12:40, 23 December 2021

Cargo ship at dock amid rows of shipping containers
Omicron is the unknown variable in the supply chain – Photo:Shutterstock

The global supply chain crisis seems to be easing, but key sectors of the US economy are unsure when more normal operations will resume, hoping it will be sometime in 2022.

However, one professional warned if changes are not made in the world’s supply chain, a crisis similar or worse than the one experienced this year could cause chaos.


The unknown variable in the system is Omicron, the latest Covid-19 variant that is spreading as factories reopen in Asia and energy shortages and port capacity are easing in recent weeks.

US retailers are still struggling to stockpile some items this holiday season, from cream cheese to eggnog, however; major retailers are reporting they mostly have what’s needed for the Christmas holiday.

This week, the White House claimed US President Joe Biden “saved Christmas” though his administration's action to ease the supply-chain crisis.

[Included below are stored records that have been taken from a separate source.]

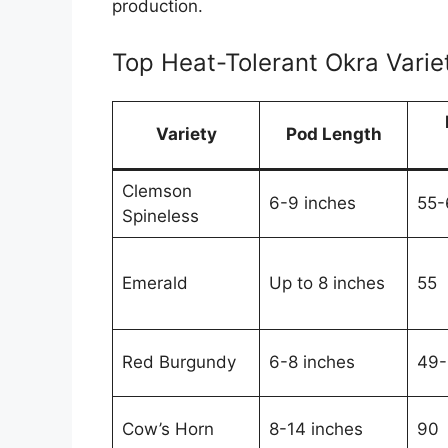
production.
Top Heat-Tolerant Okra Vari
Variety
Pod Length
Clemson
6-9 inches
55-
Spineless
Emerald
Up to 8 inches
55
Red Burgundy
6-8 inches
49-
Cow’s Horn
8-14 inches
90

In June, the administration created a task force to address the issues, caused largely by pandemic-related labour and demand issues.

Key parts of the task force’s solution were 24-hour, seven-days-a-week port operations, along with new transportation rules and help from giant retailers.

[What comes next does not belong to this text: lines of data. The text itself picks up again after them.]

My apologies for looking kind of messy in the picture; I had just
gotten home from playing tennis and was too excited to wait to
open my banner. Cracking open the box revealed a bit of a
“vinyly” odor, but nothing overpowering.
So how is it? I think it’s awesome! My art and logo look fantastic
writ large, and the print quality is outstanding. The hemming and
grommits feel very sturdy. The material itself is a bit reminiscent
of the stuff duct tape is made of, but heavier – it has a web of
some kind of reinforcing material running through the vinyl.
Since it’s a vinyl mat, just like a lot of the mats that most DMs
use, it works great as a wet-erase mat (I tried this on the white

"The much-predicted crisis didn't occur," Biden said. "Packages are moving, gifts are being delivered, shelves are not empty.”

Shelves at grocery and drug stores are stocked at 90% of their full capacity, the president said.

Goods are now moving quicker through Southern California ports with shipping container unloading wait times being cut by 50%, the White House said.

FedEx CEO Fred Smith said supply-chain issues are "not all solved" but that "most of Santa Claus' products will be delivered to the consumers."

Executives of other major retailers agree but predicted the chain-supply issues are not going away anytime soon.

“I don't know when it will end,” Lora Cecere, founder of Supply Chain Insight, an industry research firm, told “My belief? The disruption will last a long time. While many are focused on last-mile delivery reliability, the focus needs to start upstream with a focus on the first mile.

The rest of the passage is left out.